(Stored items)

--------------------------------

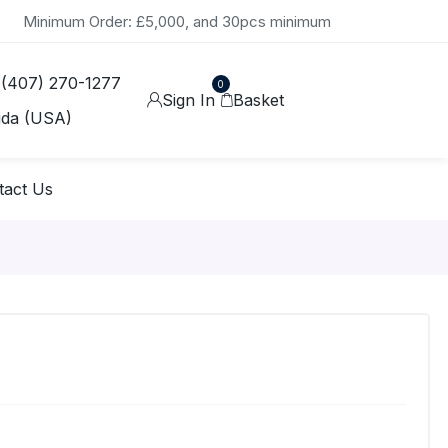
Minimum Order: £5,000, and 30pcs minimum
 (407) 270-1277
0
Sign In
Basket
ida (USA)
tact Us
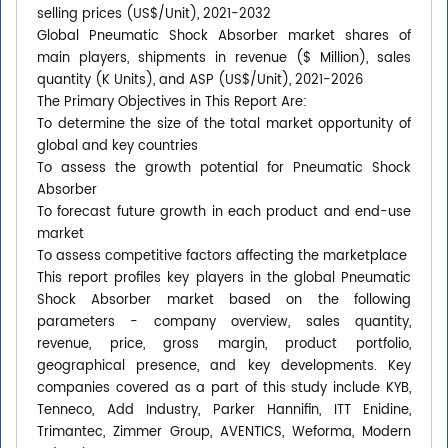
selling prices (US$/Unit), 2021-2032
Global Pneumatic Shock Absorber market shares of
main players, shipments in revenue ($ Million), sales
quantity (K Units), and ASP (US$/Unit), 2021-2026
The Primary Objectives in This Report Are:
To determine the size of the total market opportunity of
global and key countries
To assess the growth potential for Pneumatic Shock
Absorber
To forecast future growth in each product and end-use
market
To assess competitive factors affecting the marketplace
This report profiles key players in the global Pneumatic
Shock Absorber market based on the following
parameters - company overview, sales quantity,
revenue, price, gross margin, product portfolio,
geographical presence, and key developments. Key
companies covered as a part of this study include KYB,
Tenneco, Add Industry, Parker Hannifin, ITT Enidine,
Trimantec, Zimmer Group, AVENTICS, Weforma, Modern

--------------------------------

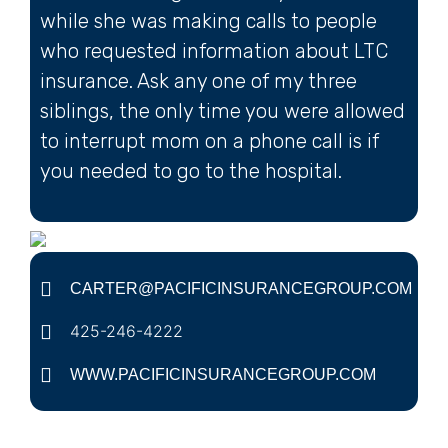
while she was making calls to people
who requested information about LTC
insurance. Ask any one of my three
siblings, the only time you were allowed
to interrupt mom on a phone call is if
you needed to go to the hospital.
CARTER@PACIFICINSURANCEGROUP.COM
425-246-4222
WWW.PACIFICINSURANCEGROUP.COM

--------------------------------

#### ABOUT THIS EXERCISE:
Set down again, exactly, every line above from the one with "Minimum Order: £5,000, and 30pcs minimum" down to the one with "Trimantec, Zimmer Group, AVENTICS, Weforma, Modern", both ends included. No pictures, and nothing else.

#### YOUR SOLUTION:
Minimum Order: £5,000, and 30pcs minimum
 (407) 270-1277
0
Sign In
Basket
ida (USA)
tact Us
selling prices (US$/Unit), 2021-2032
Global Pneumatic Shock Absorber market shares of
main players, shipments in revenue ($ Million), sales
quantity (K Units), and ASP (US$/Unit), 2021-2026
The Primary Objectives in This Report Are:
To determine the size of the total market opportunity of
global and key countries
To assess the growth potential for Pneumatic Shock
Absorber
To forecast future growth in each product and end-use
market
To assess competitive factors affecting the marketplace
This report profiles key players in the global Pneumatic
Shock Absorber market based on the following
parameters - company overview, sales quantity,
revenue, price, gross margin, product portfolio,
geographical presence, and key developments. Key
companies covered as a part of this study include KYB,
Tenneco, Add Industry, Parker Hannifin, ITT Enidine,
Trimantec, Zimmer Group, AVENTICS, Weforma, Modern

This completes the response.